→ Exercise aim
In the listing below, find the line that contains "on StoreKing Club." and the line that contains "Husnabad (Karim Nagar), Karim". Quote both and every line between them, exactly, and nothing more.

→ Supplied data
──────────

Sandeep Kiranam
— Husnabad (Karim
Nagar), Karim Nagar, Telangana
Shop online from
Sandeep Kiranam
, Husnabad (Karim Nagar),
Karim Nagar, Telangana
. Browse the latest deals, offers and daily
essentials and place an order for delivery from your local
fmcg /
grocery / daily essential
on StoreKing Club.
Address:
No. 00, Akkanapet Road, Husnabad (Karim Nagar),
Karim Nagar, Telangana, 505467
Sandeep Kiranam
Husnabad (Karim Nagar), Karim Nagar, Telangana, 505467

──────────

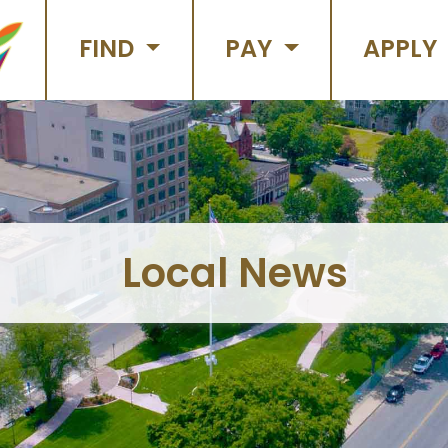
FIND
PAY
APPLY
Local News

──────────

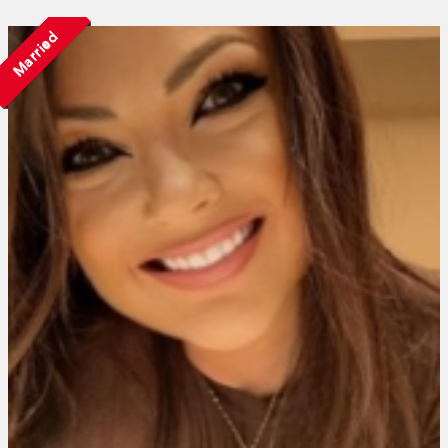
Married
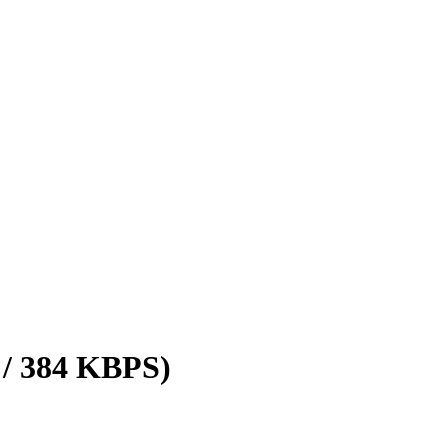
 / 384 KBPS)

──────────

→ Completed exercise
on StoreKing Club.
Address:
No. 00, Akkanapet Road, Husnabad (Karim Nagar),
Karim Nagar, Telangana, 505467
Sandeep Kiranam
Husnabad (Karim Nagar), Karim Nagar, Telangana, 505467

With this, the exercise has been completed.